[Work item]: What is needed here is an exact repetition of the records below, beginning at the line that has "The Hungarian foundation" and stopping after the line that has "a year and a half….".

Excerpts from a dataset

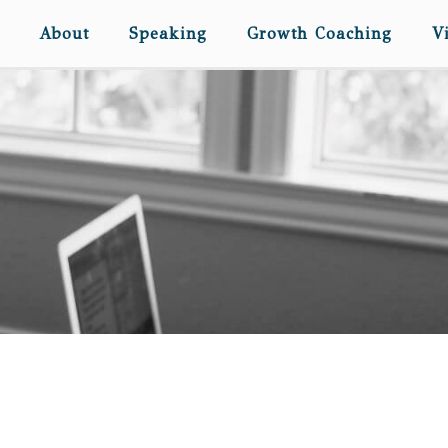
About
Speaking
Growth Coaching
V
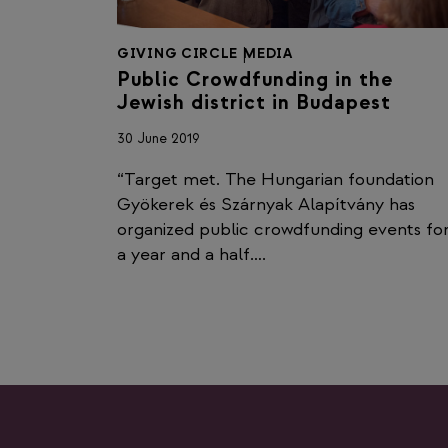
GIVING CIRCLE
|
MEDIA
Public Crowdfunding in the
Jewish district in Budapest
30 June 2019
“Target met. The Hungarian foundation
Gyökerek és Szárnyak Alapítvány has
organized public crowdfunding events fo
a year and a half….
...
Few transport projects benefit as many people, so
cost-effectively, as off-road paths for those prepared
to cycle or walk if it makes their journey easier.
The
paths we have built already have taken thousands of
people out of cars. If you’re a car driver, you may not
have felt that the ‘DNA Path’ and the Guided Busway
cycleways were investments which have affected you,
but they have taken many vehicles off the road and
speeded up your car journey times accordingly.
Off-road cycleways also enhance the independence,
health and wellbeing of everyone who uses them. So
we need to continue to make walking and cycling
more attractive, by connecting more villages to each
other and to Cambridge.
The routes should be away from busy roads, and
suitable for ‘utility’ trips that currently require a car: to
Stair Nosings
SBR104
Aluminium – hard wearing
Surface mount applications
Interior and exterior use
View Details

[Your response]:
“Target met. The Hungarian foundation
Gyökerek és Szárnyak Alapítvány has
organized public crowdfunding events fo
a year and a half….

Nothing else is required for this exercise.